At once a muffled voice spoke. ‘Yes sir?’
‘You may come down now, Lohmann.’
‘Right away, sir,’
The doctor, carrying his black leather case, appeared and descended. He was followed by von Richter and Willi.
‘I hope you don’t mind our joining you, Colonel.’
‘Of course not, my dear Ludwig, I appreciate your interest. As you see, provision has been made for spectators. Do please sit down.’
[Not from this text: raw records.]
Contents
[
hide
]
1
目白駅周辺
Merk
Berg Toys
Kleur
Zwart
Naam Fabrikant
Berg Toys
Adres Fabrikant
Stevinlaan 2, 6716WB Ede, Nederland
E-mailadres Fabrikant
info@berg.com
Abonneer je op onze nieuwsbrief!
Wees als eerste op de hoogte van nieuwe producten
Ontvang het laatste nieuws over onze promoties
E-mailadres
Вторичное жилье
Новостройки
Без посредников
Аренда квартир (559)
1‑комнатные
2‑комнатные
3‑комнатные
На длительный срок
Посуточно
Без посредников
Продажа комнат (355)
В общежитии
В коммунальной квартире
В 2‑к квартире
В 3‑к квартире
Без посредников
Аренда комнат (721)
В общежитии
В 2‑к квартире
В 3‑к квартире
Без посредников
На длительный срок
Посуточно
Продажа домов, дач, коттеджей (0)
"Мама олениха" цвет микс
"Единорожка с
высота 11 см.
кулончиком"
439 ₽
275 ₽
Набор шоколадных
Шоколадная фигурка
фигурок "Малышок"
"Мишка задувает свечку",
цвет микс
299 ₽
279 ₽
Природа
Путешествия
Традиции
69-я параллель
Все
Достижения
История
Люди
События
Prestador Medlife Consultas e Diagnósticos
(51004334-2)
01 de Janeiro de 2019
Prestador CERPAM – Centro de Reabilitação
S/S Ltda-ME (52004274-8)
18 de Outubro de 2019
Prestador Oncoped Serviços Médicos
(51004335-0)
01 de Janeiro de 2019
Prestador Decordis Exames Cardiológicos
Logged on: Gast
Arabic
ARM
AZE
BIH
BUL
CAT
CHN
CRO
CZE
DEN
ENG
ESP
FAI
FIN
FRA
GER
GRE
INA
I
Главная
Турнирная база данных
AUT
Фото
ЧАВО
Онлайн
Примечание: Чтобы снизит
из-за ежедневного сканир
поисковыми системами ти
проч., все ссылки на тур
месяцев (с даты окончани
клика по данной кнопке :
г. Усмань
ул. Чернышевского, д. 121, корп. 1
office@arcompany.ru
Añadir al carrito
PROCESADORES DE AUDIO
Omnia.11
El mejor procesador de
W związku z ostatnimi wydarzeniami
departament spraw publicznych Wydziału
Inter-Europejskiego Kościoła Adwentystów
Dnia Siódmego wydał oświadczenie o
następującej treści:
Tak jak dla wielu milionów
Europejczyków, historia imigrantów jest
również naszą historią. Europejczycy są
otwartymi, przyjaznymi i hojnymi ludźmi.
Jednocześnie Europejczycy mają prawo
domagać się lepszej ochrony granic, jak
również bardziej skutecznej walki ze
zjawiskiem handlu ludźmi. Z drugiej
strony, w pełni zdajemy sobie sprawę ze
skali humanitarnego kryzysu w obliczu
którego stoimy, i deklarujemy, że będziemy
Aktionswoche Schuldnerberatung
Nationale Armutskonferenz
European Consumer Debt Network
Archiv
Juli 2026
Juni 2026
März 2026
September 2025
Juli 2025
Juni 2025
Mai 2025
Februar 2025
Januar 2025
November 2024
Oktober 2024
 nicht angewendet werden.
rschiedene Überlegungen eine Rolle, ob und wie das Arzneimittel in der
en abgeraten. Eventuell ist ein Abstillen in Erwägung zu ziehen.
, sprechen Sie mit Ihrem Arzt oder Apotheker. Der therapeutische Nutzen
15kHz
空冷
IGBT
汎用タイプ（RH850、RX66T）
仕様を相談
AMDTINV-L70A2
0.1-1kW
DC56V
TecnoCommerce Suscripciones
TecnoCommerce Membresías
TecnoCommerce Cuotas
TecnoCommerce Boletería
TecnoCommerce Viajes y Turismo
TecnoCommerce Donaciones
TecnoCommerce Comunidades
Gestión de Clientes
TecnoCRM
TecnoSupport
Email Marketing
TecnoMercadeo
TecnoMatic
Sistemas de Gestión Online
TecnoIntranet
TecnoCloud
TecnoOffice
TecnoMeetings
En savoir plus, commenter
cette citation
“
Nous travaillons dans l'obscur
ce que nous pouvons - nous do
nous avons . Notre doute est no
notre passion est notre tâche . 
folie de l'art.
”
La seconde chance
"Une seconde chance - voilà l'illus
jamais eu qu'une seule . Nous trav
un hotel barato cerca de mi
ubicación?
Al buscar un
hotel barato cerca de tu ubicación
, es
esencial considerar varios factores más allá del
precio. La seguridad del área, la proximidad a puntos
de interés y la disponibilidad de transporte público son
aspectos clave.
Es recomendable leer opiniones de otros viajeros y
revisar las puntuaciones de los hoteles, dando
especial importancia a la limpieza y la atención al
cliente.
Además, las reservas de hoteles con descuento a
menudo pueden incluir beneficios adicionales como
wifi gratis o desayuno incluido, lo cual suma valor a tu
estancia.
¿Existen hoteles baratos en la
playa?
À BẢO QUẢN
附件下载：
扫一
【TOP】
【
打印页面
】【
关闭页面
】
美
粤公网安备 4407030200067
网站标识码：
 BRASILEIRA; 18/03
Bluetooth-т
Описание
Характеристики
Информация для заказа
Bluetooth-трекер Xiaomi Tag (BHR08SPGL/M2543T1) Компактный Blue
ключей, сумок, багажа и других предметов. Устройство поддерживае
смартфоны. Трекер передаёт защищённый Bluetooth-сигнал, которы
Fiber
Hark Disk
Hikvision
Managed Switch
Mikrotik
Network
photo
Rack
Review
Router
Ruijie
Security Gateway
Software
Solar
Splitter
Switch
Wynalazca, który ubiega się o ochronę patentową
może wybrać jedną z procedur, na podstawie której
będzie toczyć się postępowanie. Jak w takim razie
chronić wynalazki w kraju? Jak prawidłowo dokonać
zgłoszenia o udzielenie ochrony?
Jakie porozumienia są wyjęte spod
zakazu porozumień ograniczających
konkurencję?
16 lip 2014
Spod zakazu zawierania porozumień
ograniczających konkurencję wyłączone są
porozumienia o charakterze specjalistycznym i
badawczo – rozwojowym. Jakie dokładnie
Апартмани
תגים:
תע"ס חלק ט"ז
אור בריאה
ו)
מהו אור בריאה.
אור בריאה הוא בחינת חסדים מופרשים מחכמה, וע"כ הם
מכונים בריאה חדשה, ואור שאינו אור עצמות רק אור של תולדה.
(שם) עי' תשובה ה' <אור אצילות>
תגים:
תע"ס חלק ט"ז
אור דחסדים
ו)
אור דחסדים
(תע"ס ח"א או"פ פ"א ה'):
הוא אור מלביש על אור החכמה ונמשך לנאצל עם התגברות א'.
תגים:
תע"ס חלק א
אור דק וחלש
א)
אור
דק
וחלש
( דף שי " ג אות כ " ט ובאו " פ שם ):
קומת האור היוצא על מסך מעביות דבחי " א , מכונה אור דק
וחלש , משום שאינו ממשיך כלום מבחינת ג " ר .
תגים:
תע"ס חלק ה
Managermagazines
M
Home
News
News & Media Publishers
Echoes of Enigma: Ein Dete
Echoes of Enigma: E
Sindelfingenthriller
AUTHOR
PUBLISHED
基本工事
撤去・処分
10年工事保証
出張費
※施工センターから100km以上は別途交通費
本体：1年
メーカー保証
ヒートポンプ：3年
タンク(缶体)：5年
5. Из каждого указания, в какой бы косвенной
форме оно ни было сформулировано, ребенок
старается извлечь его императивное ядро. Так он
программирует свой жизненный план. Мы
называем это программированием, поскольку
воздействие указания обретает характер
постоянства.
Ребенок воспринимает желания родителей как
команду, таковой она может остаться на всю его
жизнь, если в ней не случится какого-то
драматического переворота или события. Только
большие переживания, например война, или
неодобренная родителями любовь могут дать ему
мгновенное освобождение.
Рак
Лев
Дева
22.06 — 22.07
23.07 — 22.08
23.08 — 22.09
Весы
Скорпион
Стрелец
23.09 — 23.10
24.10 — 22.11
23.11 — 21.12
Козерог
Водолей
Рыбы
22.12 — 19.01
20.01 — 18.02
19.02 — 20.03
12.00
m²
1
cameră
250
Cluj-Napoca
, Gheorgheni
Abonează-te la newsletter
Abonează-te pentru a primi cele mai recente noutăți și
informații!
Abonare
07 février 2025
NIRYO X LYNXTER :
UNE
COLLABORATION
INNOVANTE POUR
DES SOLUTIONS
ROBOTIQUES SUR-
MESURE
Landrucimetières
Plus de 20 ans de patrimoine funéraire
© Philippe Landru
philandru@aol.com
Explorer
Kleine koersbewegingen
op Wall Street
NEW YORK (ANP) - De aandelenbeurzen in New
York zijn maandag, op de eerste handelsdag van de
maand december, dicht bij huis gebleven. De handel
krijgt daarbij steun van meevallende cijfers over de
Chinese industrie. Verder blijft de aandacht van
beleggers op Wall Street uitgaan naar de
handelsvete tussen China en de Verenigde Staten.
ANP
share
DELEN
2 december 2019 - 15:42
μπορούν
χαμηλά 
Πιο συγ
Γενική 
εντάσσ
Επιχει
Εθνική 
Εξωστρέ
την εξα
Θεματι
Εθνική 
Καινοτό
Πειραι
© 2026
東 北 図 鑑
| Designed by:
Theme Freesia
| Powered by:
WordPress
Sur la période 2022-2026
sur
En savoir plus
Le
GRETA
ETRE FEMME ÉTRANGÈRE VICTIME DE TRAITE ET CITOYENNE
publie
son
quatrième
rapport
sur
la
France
‘This …’ The doctor cleared his throat and started again. ‘This man is unconscious, sir.’
‘I’m glad you agree with me. Now sit down and prepare to observe closely. This is good training for you. If you want to be of further service to our movement you must allow your inhibitions to be broken down. You appreciate that?’
Dr Lohmann hesitated, nodded, and took his seat on the bench next to Willi.
‘Well, what have you in store for us, Sun?’ Von Richter drawled the question. ‘We expect great things of you, you know. Everybody tells me that Peking leads the world in this field.’